Resistência à isoniazida - A isoniazida, ou hidrazida do ácido isonicotínico (INH) é, provavelmente, o mais antigo fármaco sintético efetivo contra o M. tuberculosis. Foi descrita pela primeira vez em 191254, mas só foi reconhecida como potente agente contra o M. tuberculosis em 195155. Sua concentração inibitória mínima muito baixa (0,02 - 0,05 mg/ml) indubitavelmente contribui para sua eficácia.
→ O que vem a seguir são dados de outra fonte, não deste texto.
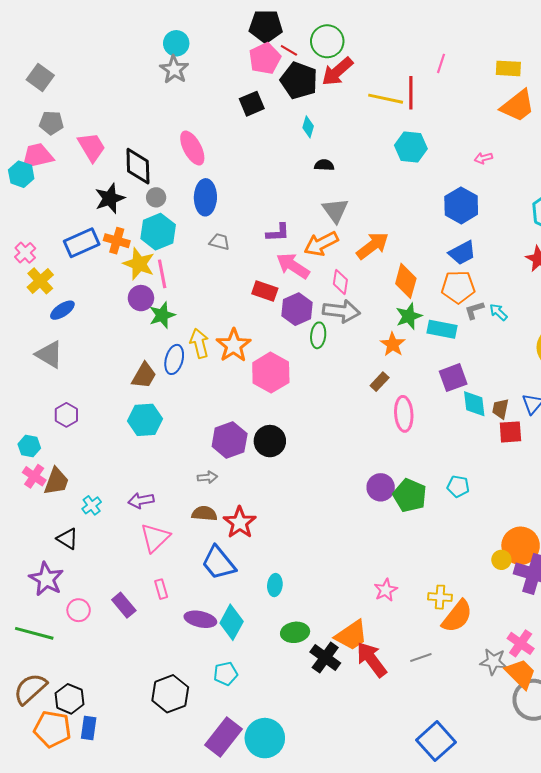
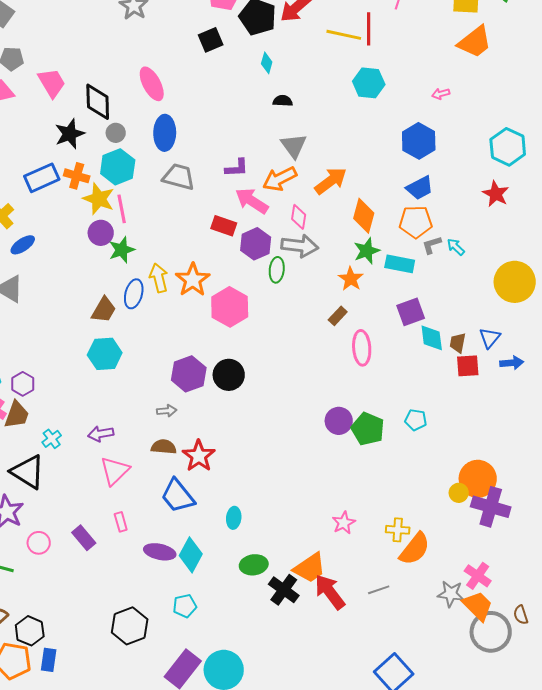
gray trapezoid: (220, 242) -> (179, 177), size x1.6
purple hexagon: (66, 415) -> (23, 384), moved
black triangle: (67, 539) -> (28, 472), size x1.6

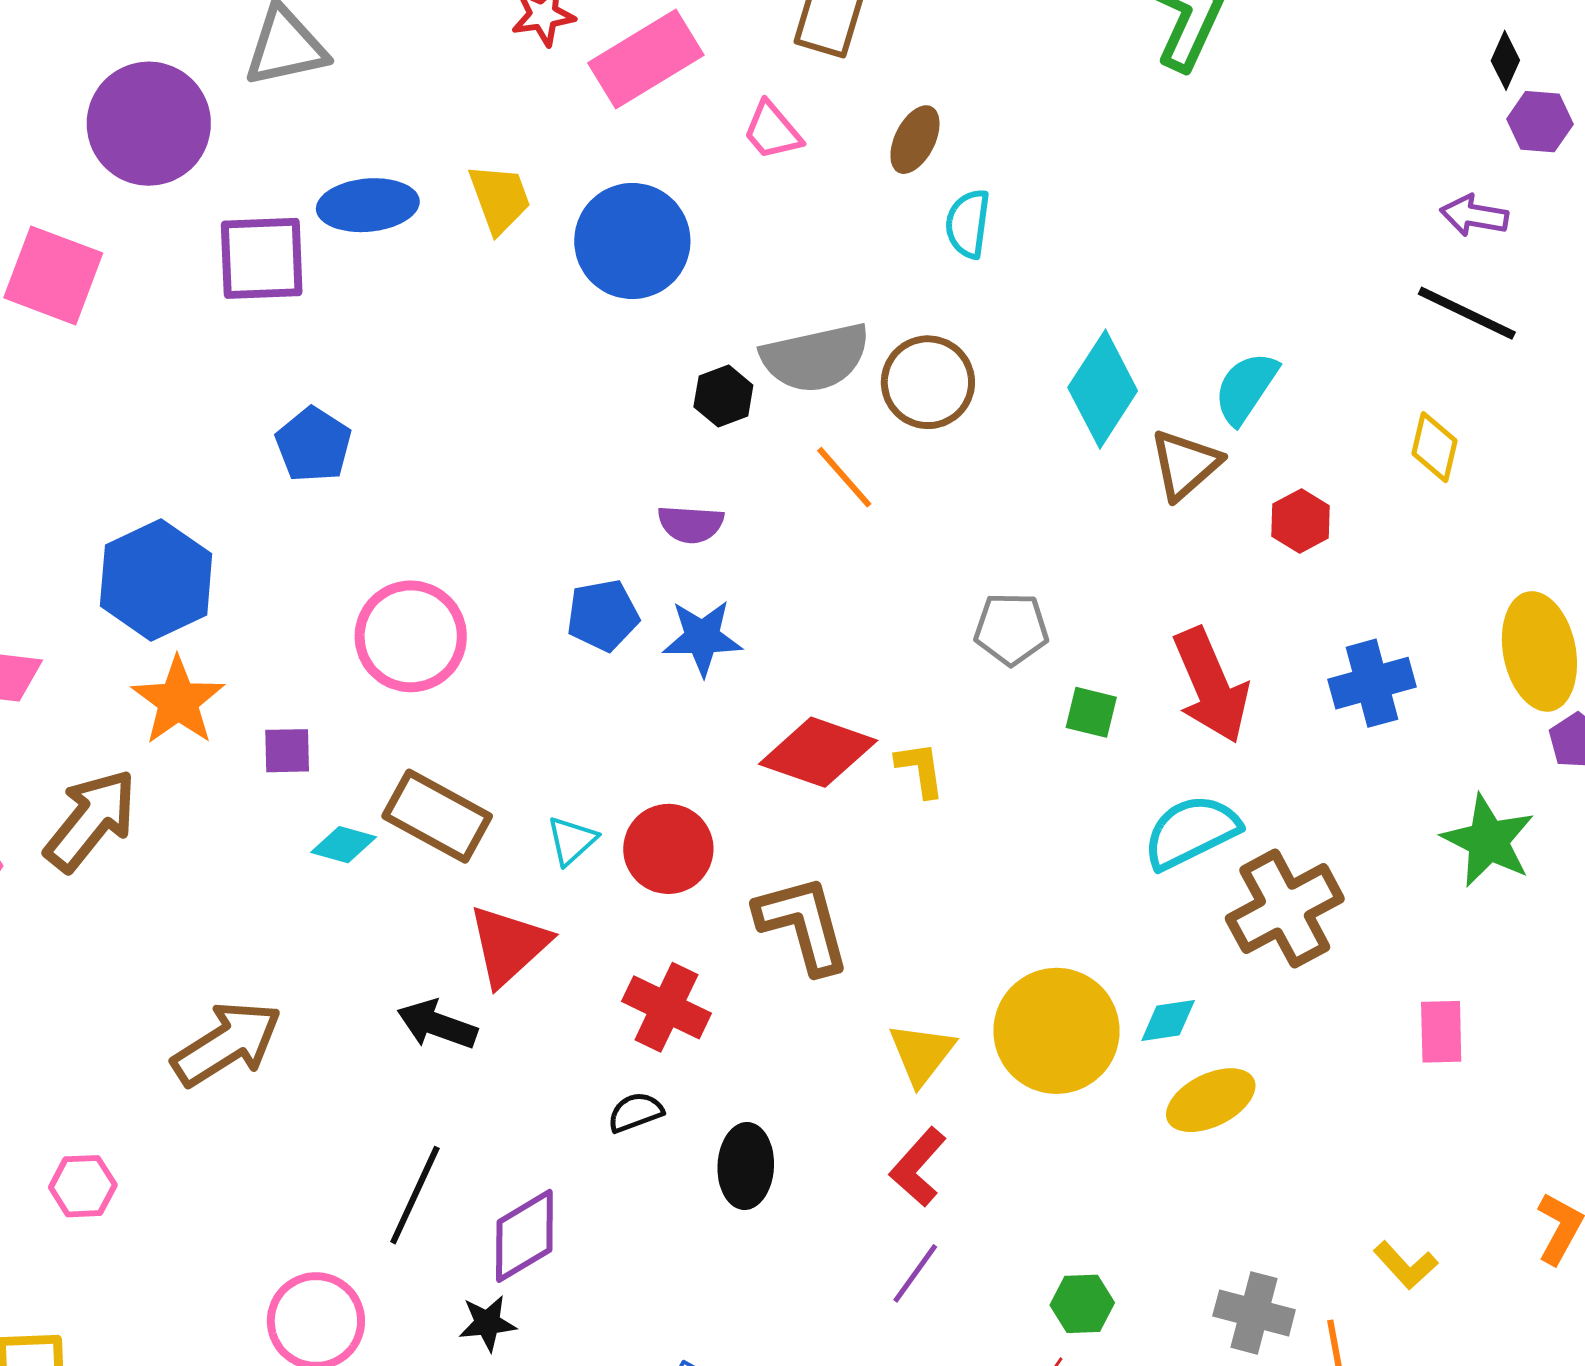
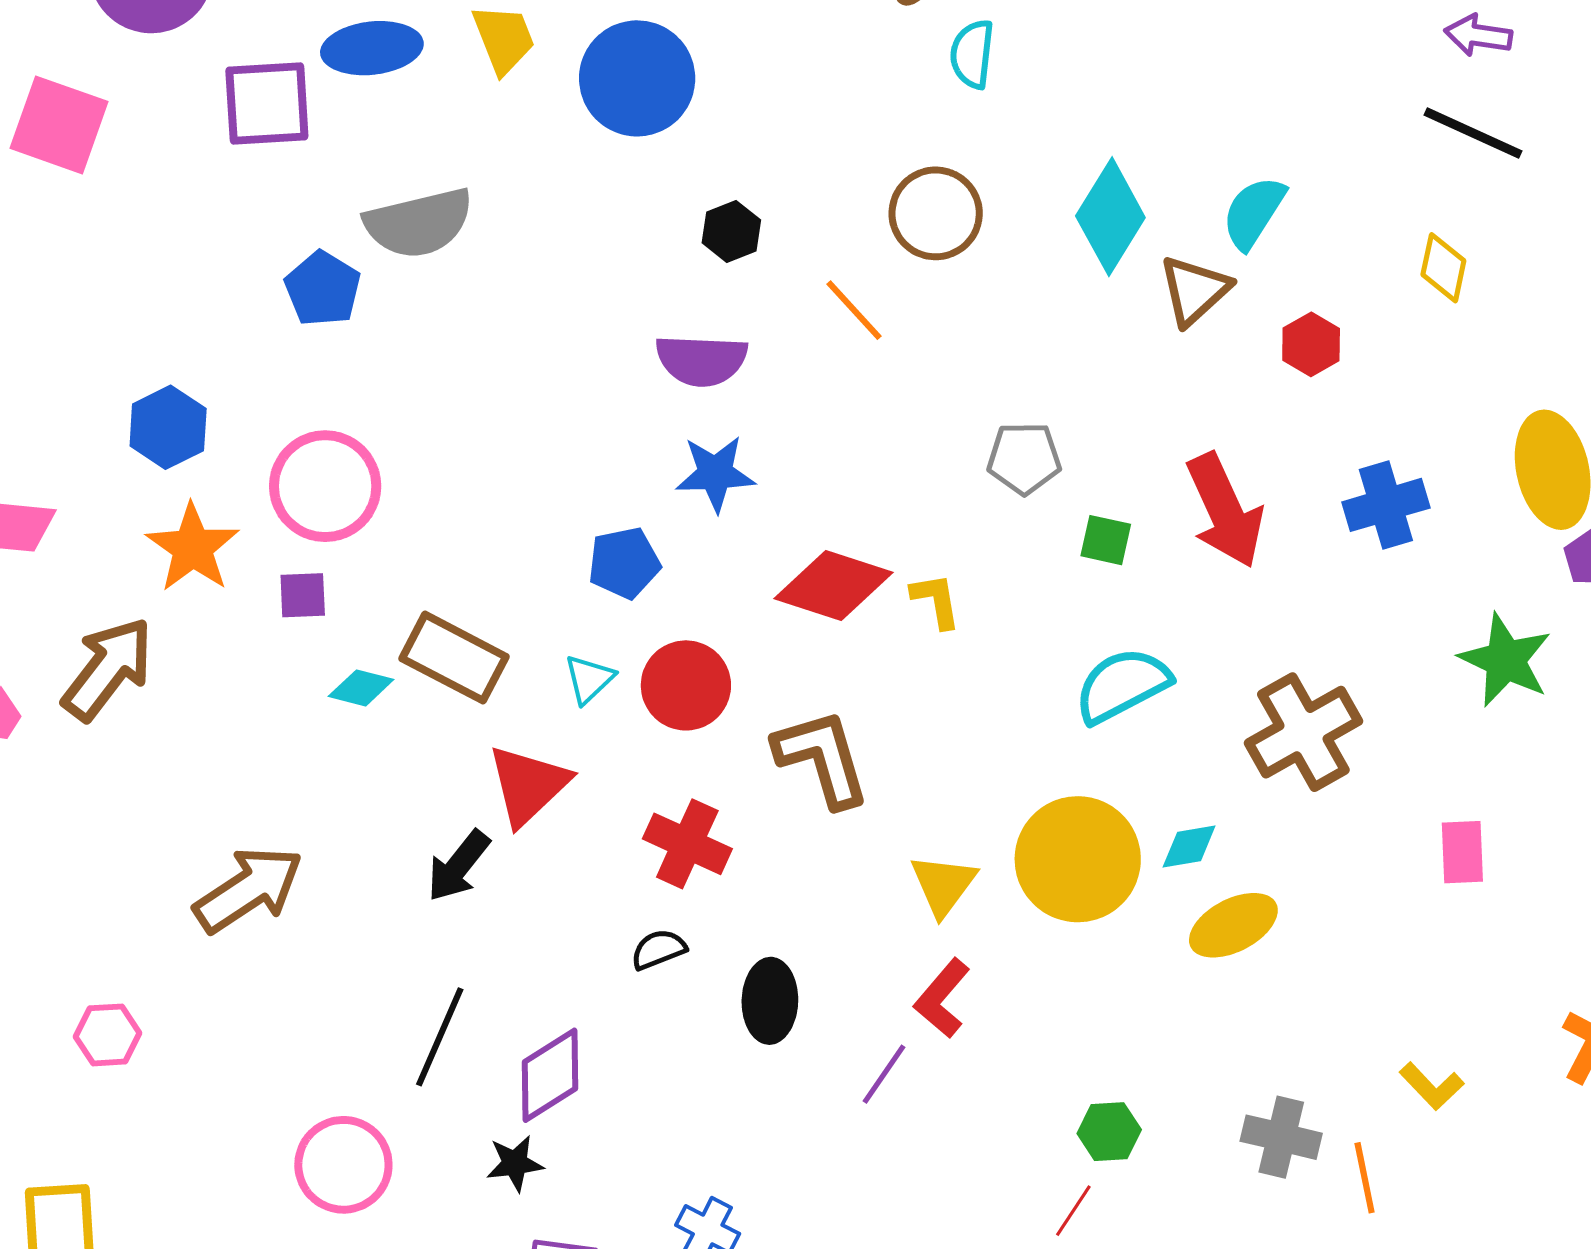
gray semicircle: (815, 358) -> (419, 223), moved
purple semicircle: (691, 524) -> (701, 360), size x1.4
blue hexagon: (156, 580) -> (168, 427), size x0.7
blue pentagon: (603, 615) -> (624, 563), moved
pink circle: (411, 636) -> (325, 486), moved
cyan semicircle: (1191, 832) -> (1122, 685), moved
black arrow: (437, 1025) -> (458, 866), turned -70
purple line: (915, 1273) -> (884, 1074), moved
Um outro fator responsável pela sua potência pode ser o fato de que a droga age em diversos alvos na célula micobacteriana. A inibição da síntese de ácidos micólicos56, enfraquecendo a parede bacteriana, foi uma das primeiras ações descritas da INH sobre o bacilo tuberculoso. Esses ácidos gordurosos e insaturados de cadeia longa contribuem para a impermeabilidade do envelope celular e, por serem restritos às micobactérias, configuram um alvo seletivo para os fármacos. Pouco depois da introdução da INH no arsenal terapêutico contra a tuberculose, observou-se que alguns isolados altamente resistentes a ela não continham a enzima catalase-peroxidase, e que eram freqüentemente avirulentos para o cobaio57. Sabe-se hoje que a toxicidade da INH resulta de uma reação peroxidativa catalisada pela catalaseperoxidase, a qual é codificada pelo gen katG58,59. A ausência desse gen em isolados de M. tuberculosis altamente resistentes à INH pode ser uma evidência de uma ligação entre a catalase- - peroxidase e a resistência à INH60. Uma outra forma de desenvolvimento da resistência à INH pode se dar por mutações que levem à expressão reduzida do gen ou à redução da atividade peroxidativa. Essas mutações são mais freqüentes que as delações61.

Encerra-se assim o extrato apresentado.